Chief inspector of prisons: Conditions 'getting worse'
- Published
There has been a "significant" and worrying deterioration in the standards of British jails, the chief inspector of prisons in England and Wales says.
In an exclusive interview with BBC Newsnight, Nick Hardwick urged ministers to take immediate action.
He said he had "seen with his own eyes" prisoners being held in "deplorable conditions" in some jails.
But the civil servant in charge of prisons has insisted the service is safe.
'Beyond crisis'
The comments come as a report from the Howard League for Penal Reform is published which says the total number of prison officers has fallen by 30% over the past three years, to 19,325.
The charity said there had been 42 suicides in jail in the first half of this year - up from 30 in the same period last year.
Its chief executive Frances Crook told BBC Newsnight: "I am absolutely sure that lack of staff [due to] cuts in prison officer numbers are contributing to increased violence, people being locked up for longer, and as a consequence, the highest death rate we have ever had in prisons."
She said the situation was "beyond crisis", with the system pushed to breaking point.
The Ministry of Justice's own figures show the number of suicides in jail rose from 60 to 72 from 2012 to 2013 - and another rise could be on the cards this year.
Mr Hardwick told the BBC: "I think they are an indication of wider problems in the Prison Service, an indication of a prison system under growing pressure.
"It's not acceptable we have this rate of suicides in prison."
He added: "If you look since the beginning of the year, our inspection findings have dropped significantly. We are seeing a lot more prisons that are not meeting acceptable standards across a range of things we look at. And I go to most of these inspections and I see with my own eyes a deterioration.
"There is a danger I think of the politicians over-analysing the figures and miss what is under their noses on the wings, which is sometimes I think people being held in deplorable conditions who are suicidal, they don't have anything to do and they don't have anyone to talk to. We need to look at what's under our noses and sort that."
Two weeks ago, the Ministry of Justice announced it was recruiting ex-prison officers on short-term contracts to help plug gaps in jails.
Prison Governors Association president Eoin McLennan Murray welcomed the move but said his members had been urging the Ministry of Justice to do something months ago.
"We were saying we were heading for a shortage some time before the Prison Service reacted. I think they were late to react when the warning signs were there."
'Additional pressures'
Michael Spurr, chief executive of the National Offender Management Service Agency, conceded Mr Hardwick was "right" to say there had been "some deterioration" in the standards of prisons this year.

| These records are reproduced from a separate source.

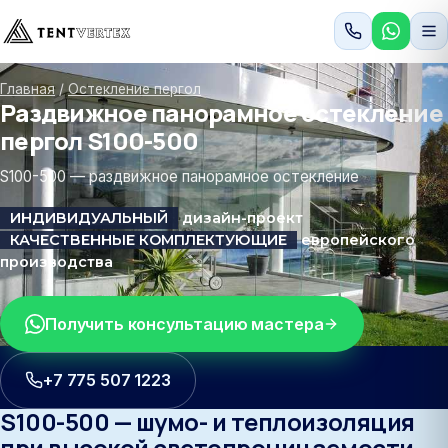
Главная
/
Остекление пергол
Раздвижное панорамное остекление
пергол S100-500
S100-500 — раздвижное панорамное остекление
ИНДИВИДУАЛЬНЫЙ
дизайн-проект
КАЧЕСТВЕННЫЕ КОМПЛЕКТУЮЩИЕ
европейского
производства
Получить консультацию мастера
+7 775 507 1223
S100-500 — шумо- и теплоизоляция
при высокой светопроницаемости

"Over the last six months in particular we have struggled with some additional pressures. The population has gone up greater than anticipated, there are more remand prisoners and sex offenders than anticipated. At the same time we have ended up with fewer staff than we need actually. Have we taken action? Absolutely we have taken action."
However, he said there had been overcrowding in British jails since he started in the service 30 years ago, adding: "To get rid of the problem would cost £900m that we do not have.

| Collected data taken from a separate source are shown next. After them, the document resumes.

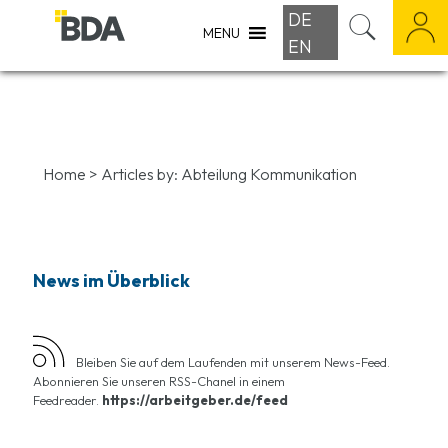
DE
MENU
EN
Home
>
Articles by:
Abteilung Kommunikation
News im Überblick
Bleiben Sie auf dem Laufenden mit unserem News-Feed.
Abonnieren Sie unseren RSS-Chanel in einem
Feedreader.
https://arbeitgeber.de/feed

"So we are retaining the level of overcrowding, not expanding it. The crowding now is lower than it has been for the last 10 years. Of course I'd like a position where we didn't have anybody in crowded cells. But can we manage people in crowded cells safely? Yes."
He said he was worried by the suicide rates, but insisted the service was safe and that it was wrong to suggest people's lives had been put at risk by the cuts to staff numbers.